In the analysis, we systematically organized the empirical data collected in the interviews and, after exhaustive reading, we classified the subjects' statements in groups, according to the similarities we found(14). After this phase, data were categorized and separated in three themes, which allowed us to understand the experience of playing for children who await outpatient care in the waiting room as well as for their companions. In the presentation of statements selected to illustrate the themes, we used the following standardization: parentheses (...) indicated cuts inside the same statement and information between square brackets [ ] referred to important observations, which contextualized the statements or expressed the participants' non-verbal behaviors.

 

RESULTS

The qualitative data analysis process allowed for the identification of three themes, around which we organized the empirical material: waiting time: "there's no other way, you have to wait"; using the opportunity to play: turning the outpatient clinic into a pleasant space and, finally, the toy as a mediator in relations. Next, we will present the theme areas.

Waiting time: "there's no other way, you have to wait"
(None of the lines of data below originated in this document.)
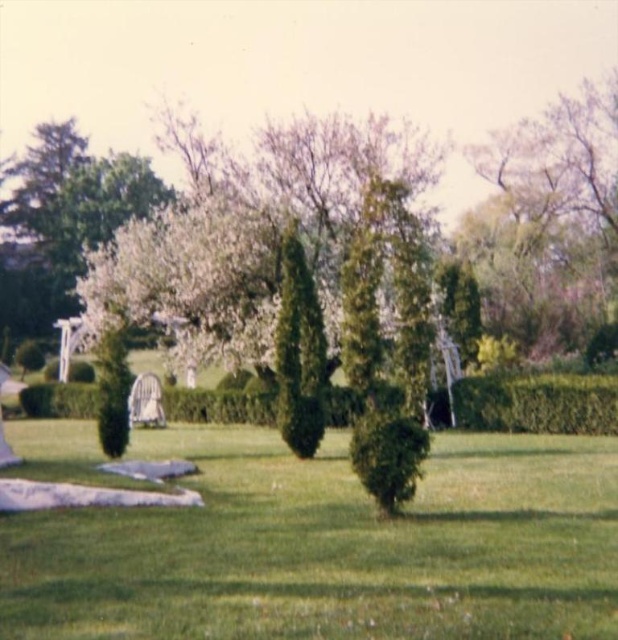 Question: Among these points, which one is nearest to the camera?

Choices:
 (A) (577, 401)
 (B) (588, 168)

Answer: (A)

Question: Observing the image, what is the correct spatial positioning of green leafy tree at upper right in reference to green leafy hedge at center?

Choices:
 (A) left
 (B) right

Answer: (B)

Question: Does green leafy tree at upper right appear under green leafy hedge at center?

Choices:
 (A) no
 (B) yes

Answer: (A)

Question: Is green leafy tree at upper right to the right of green leafy hedge at center from the viewer's perspective?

The study results evidenced that the waiting time, during which the children and their companions awaited for outpatient medical care, was a factor that caused situations, most of which were hard to manage for both. In the children, waiting caused anxiety, agitation/restlessness, nervousness, impatience, crying, irritation, aggressiveness and tiredness. However, these repercussions went beyond the situations experienced in the waiting room because, when they felt the need to return to the outpatient clinic for new medical care, they declared that they did not feel motivated to do this, as shown by the following statements:

Ah, there's nothing to do, you have to sit there and wait for the doctor. That's irritating, you know? (C2).

When I come here and when you come, we even forget. When you come, time goes by faster and, when you don't, time goes by slower. It goes slow, then there's a problem, right? Then it goes slow, we get bored. (...) Sitting down and waiting, we get tired, hungry and there's no way you can keep sitting. Your legs, your back hurt, then, playing, it gets much better (C7).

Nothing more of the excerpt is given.